Immediately after the discovery, first described in 1983 [18] , that Tetracyclines (TCs) can inhibit host-derived collagenase (and later, other matrix metalloproteinases (MMPs) as well), and by mechanisms independent of the antibacterial property of these drugs, a strategy was developed to formulate a low-dose TC that could be administered long-term for the treatment and management of chronic periodontitis without antibiotic side-effects, such as photosensitivity, gastrointestinal disturbance and colonization with antibiotic-resistant bacteria [19,20]. Initially, a low-dose of Minocycline was tested [21] but was soon replaced by low-dose Doxycycline [22,23]. Moreover, these early studies demonstrated that a 2-3 week regimen of low-dose (now called sub-antimicrobial-dose) Doxycycline, although it did reduce collagenase activity in the human periodontal pocket (the gingival crevicular fluid or GCF) and in the gingival tissue [24], did not produce a lasting effect; that is, upon cessation of drug therapy, the reduced collagenase activity rebounded back to the high levels seen in placebo-treated subjects [25]. In contrast, longer term regimens of SDD (3-9 months duration) did produce a prolonged effect even after cessation of drug administration [26] which may reflect the persistence of Doxycycline in the bone and soft tissues of the periodontium extending the duration of its efficacy.

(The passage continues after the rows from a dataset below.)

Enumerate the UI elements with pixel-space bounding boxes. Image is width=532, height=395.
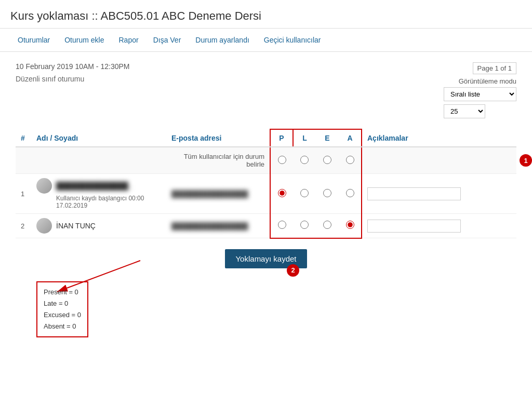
attendance-table: # Adı / Soyadı E-posta adresi P L E A Aç…: [16, 129, 516, 239]
page-title: Kurs yoklaması :: ABC505.01 ABC Deneme D…: [0, 0, 532, 29]
row-1-p-radio[interactable]: [278, 189, 286, 197]
view-mode-label: Görüntüleme modu: [444, 77, 516, 85]
row-1-number: 1: [16, 174, 31, 214]
row-1-e-radio[interactable]: [323, 189, 331, 197]
row-1-name: ██████████████ .: [56, 182, 132, 190]
row-2-l-radio[interactable]: [300, 221, 309, 229]
set-all-p-radio[interactable]: [278, 156, 286, 164]
view-mode-select[interactable]: Sıralı liste Izgara görünümü: [444, 87, 516, 101]
summary-absent: Absent = 0: [44, 321, 81, 332]
col-comments: Açıklamalar: [362, 129, 516, 147]
session-type: Düzenli sınıf oturumu: [16, 75, 129, 83]
view-controls: Page 1 of 1 Görüntüleme modu Sıralı list…: [444, 62, 516, 118]
row-1-avatar: [36, 178, 52, 194]
row-1-name-cell: ██████████████ . Kullanıcı kaydı başlang…: [31, 174, 166, 214]
annotation-2: 2: [287, 264, 299, 277]
col-name: Adı / Soyadı: [31, 129, 166, 147]
session-info: 10 February 2019 10AM - 12:30PM Düzenli …: [16, 62, 516, 118]
col-email: E-posta adresi: [166, 129, 270, 147]
row-2-a-radio[interactable]: [346, 221, 354, 229]
summary-late: Late = 0: [44, 298, 81, 309]
nav-oturumlar[interactable]: Oturumlar: [10, 33, 57, 47]
row-2-avatar: [36, 218, 52, 234]
row-1-comment-cell: [362, 174, 516, 214]
row-1-sub: Kullanıcı kaydı başlangıcı 00:00 17.02.2…: [56, 195, 161, 209]
row-2-e-radio[interactable]: [323, 221, 331, 229]
session-details: 10 February 2019 10AM - 12:30PM Düzenli …: [16, 62, 129, 83]
row-2-name: İNAN TUNÇ: [56, 222, 96, 230]
table-row: 2 İNAN TUNÇ ████████████████: [16, 214, 516, 238]
main-content: 10 February 2019 10AM - 12:30PM Düzenli …: [0, 52, 532, 287]
nav-disa-ver[interactable]: Dışa Ver: [146, 33, 189, 47]
page-indicator: Page 1 of 1: [473, 62, 517, 74]
set-all-label: Tüm kullanıcılar için durum belirle: [166, 147, 270, 174]
set-all-l-radio[interactable]: [300, 156, 309, 164]
nav-menu: Oturumlar Oturum ekle Rapor Dışa Ver Dur…: [0, 29, 532, 52]
col-number: #: [16, 129, 31, 147]
row-2-number: 2: [16, 214, 31, 238]
row-1-email: ████████████████: [166, 174, 270, 214]
row-1-l-radio[interactable]: [300, 189, 309, 197]
row-2-p-radio[interactable]: [278, 221, 286, 229]
col-p: P: [270, 129, 293, 147]
nav-gecici-kullanicilar[interactable]: Geçici kullanıcılar: [257, 33, 328, 47]
set-all-a-radio[interactable]: [346, 156, 354, 164]
summary-present: Present = 0: [44, 287, 81, 298]
row-2-comment-input[interactable]: [367, 220, 461, 233]
summary-excused: Excused = 0: [44, 309, 81, 321]
col-l: L: [293, 129, 316, 147]
annotation-1: 1: [520, 154, 532, 167]
col-e: E: [316, 129, 339, 147]
row-2-comment-cell: [362, 214, 516, 238]
set-all-e-radio[interactable]: [323, 156, 331, 164]
set-all-row: Tüm kullanıcılar için durum belirle 1: [16, 147, 516, 174]
bottom-section: Present = 0 Late = 0 Excused = 0 Absent …: [0, 287, 532, 353]
nav-rapor[interactable]: Rapor: [111, 33, 145, 47]
col-a: A: [339, 129, 362, 147]
row-2-email: ████████████████: [166, 214, 270, 238]
nav-oturum-ekle[interactable]: Oturum ekle: [57, 33, 111, 47]
session-date: 10 February 2019 10AM - 12:30PM: [16, 62, 129, 71]
nav-durum-ayarlandi[interactable]: Durum ayarlandı: [188, 33, 257, 47]
row-1-comment-input[interactable]: [367, 187, 461, 200]
summary-box: Present = 0 Late = 0 Excused = 0 Absent …: [36, 281, 88, 337]
per-page-select[interactable]: 25 50 100: [444, 104, 485, 118]
table-row: 1 ██████████████ . Kullanıcı kaydı başla…: [16, 174, 516, 214]
row-2-name-cell: İNAN TUNÇ: [31, 214, 166, 238]
row-1-a-radio[interactable]: [346, 189, 354, 197]
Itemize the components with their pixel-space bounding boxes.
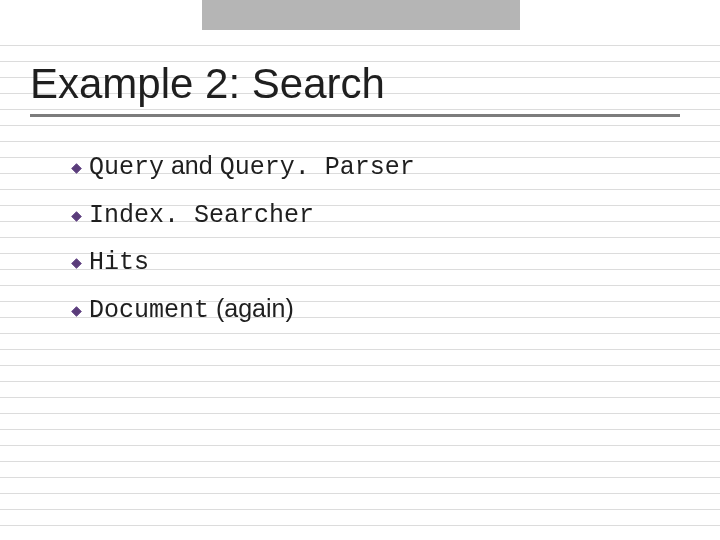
svg-rect-0 xyxy=(72,164,82,174)
title-underline xyxy=(30,114,680,117)
bullet-list: Query and Query. Parser Index. Searcher xyxy=(70,149,690,327)
bullet-text: Hits xyxy=(89,248,149,277)
list-item: Query and Query. Parser xyxy=(70,149,690,185)
bullet-text: Query. Parser xyxy=(220,153,415,182)
diamond-bullet-icon xyxy=(70,255,83,268)
slide-content: Example 2: Search Query and Query. Parse… xyxy=(30,60,690,339)
slide-title: Example 2: Search xyxy=(30,60,690,108)
diamond-bullet-icon xyxy=(70,160,83,173)
svg-rect-2 xyxy=(72,211,82,221)
svg-rect-6 xyxy=(72,306,82,316)
bullet-text: Index. Searcher xyxy=(89,201,314,230)
svg-rect-4 xyxy=(72,259,82,269)
top-grey-bar xyxy=(202,0,520,30)
bullet-text: Query xyxy=(89,153,164,182)
bullet-text: and xyxy=(171,151,220,179)
diamond-bullet-icon xyxy=(70,303,83,316)
list-item: Hits xyxy=(70,244,690,280)
list-item: Document (again) xyxy=(70,292,690,328)
bullet-text: (again) xyxy=(216,294,294,322)
bullet-text: Document xyxy=(89,296,209,325)
diamond-bullet-icon xyxy=(70,208,83,221)
list-item: Index. Searcher xyxy=(70,197,690,233)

Several decades ago, experimental low-dose Doxycycline formulations were prepared containing progressively lower amounts of the drug per capsule ranging from 100, 50, 40, 30, 20 and, finally, 10 mg. Finally, the dosage regimen of 20 mg b.i.d. was found to be safe and effective [27]. Recently, a more advanced novel sustained release formulation was designed (containing two types of Doxycycline ‘beads’) which resulted in no adverse events significantly different from placebo-treated subjects, in extensive FDA-approved clinical trials. Based on extensive, multi-institutional, double-blind, placebo-controlled clinical trials, SDD is the first ever MMP-inhibitor drug approved for any disease, and the first systemically administered drug approved by the US FDA, Canadian and European regulatory agencies as adjunctive host-modulating therapy for periodontitis. Emingil et al. [28] reported that a 3-month regimen of SDD adjunctive to non-surgical periodontal therapy produced a therapeutic benefit for at least a 12-month period.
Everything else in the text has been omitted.